#### [TRY IT]
Keep the images out and copy every entry below exactly.

╭──

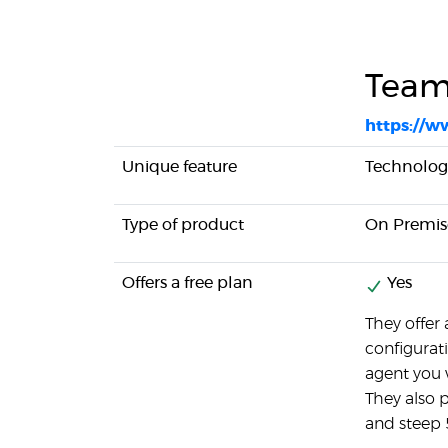
Team
https://w
Unique feature
Technolog
Type of product
On Premis
Offers a free plan
Yes
They offer 
configurat
agent you 
They also 
and steep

╰──

#### [REPLY TO THE TASK]
Team
https://w
Unique feature
Technolog
Type of product
On Premis
Offers a free plan
Yes
They offer 
configurat
agent you 
They also 
and steep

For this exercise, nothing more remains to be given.